FaithTech hosted a COVID-19-inspired online global hackathon held March 28th — April 4th, 2020, during the pandemic. Over eight days, 684 people from around the world made innovative technological solutions to address 10 challenges that communnities, churches and NGO were aching to solve. Teams submitted 55 solutions for consideration, ranging from social media chatbots to apps for food donors.
I had the opportunity to join people from Australia, Canada, UK and USA: Nathan Downey, Jana Owens, Jaya Brown, Kristin Sindorf, Iaan Osawaye, Jay Jordan Uy, Ashar Kandathil and Christian Lerrahn. All of us had very different backgrounds but the same burden: isolated and disconnected people in their communities. So we decided to work together with our tech skills in a project to solve this social problem, so here it comes Hello Neighbour app and a great team is born.

About Hello Neighbour project
We wanted to create something that would allow people to tap into the community that already existed around them but without barriers such as existing cliques, cultural differences and pressure of initiating conversation. We harnessed our diversity in nationalities, ethnicities, and age to discover a problem that can affect anyone – loneliness and lack of community. In settling on this problem, we wanted to make a platform that doesn’t attempt to solve issues directly, but rather uses technology to empower people in taking the initiative to foster community.
The project addresses the challenge to build a solution that identifies and supports at-risk geographical neighbours, including an easy method for checking in and helping their tangible needs.
How we built it
The team tackled a problem from initial idea to MVP during the hackathon. We walked through the design thinking process to define our problem. We conducted several meetings, brainstorming sessions, and public surveys to generate potential ideas for challenge we can tackle.
Once we entered the UI design and software development phase, we split the team into three teams of designers, mobile app developers and API developers. The teams re-synced daily to make sure that everything stayed aligned and integrated as quickly as possible between the different aspects. As was true for other projects at the Hackathon, the team had only 5 days to go from idea to a prototype.
The prototype used Flutter (Dart) for the front-end, the Python Flask framework, and XD to help with the design.
Mobile app source code is in a public repository at GitHub
The results
The Hello Neighbour project received the Community Award, as it is meant to be a tool to build and strengthen not only the church community, but the local community at large as secondary result.

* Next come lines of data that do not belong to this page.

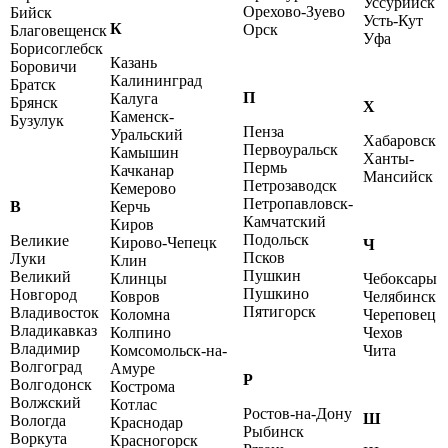
Уссурийск
Орехово-Зуево
Бийск
Усть-Кут
К
Орск
Благовещенск
Уфа
Борисоглебск
Казань
Боровичи
Калининград
Братск
П
Калуга
Брянск
Х
Каменск-
Бузулук
Пенза
Уральский
Хабаровск
Первоуральск
Камышин
Ханты-
Пермь
Качканар
Мансийск
Петрозаводск
Кемерово
Петропавловск-
В
Керчь
Камчатский
Киров
Подольск
Великие
Кирово-Чепецк
Ч
Псков
Луки
Клин
Пушкин
Великий
Клинцы
Чебоксары
Пушкино
Новгород
Ковров
Челябинск
Пятигорск
Владивосток
Коломна
Череповец
Владикавказ
Колпино
Чехов
Владимир
Комсомольск-на-
Чита
Волгоград
Амуре
Р
Волгодонск
Кострома
Волжский
Котлас
Ростов-на-Дону
Ш
Вологда
Краснодар
Рыбинск
Воркута
Красногорск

The Community Award is given to the team that reflects the spirit of #covidhack, that is, overcame global challenges (The team had people in 5 time zones to coordinate), engaged online, encouraged other members, and built an excellent product!
Read more about the project in Devpost
For Such a Time as This
The Global Church has a great community of entrepreneurs in around the world. And during the devastating COVID-19 crisis, we began to innovate, take risks, and play our part with our unique talents to put on display the great love of Jesus Christ.
From all around the world, let’s keep up the innovation!

Jesus, in the Gospel according to Mark, spoke the following,
“Love the Lord your God with all your heart and with all your soul and with all your mind and with all your strength. The second is this: ‘Love your neighbour as yourself.’ There is no commandment greater than these.”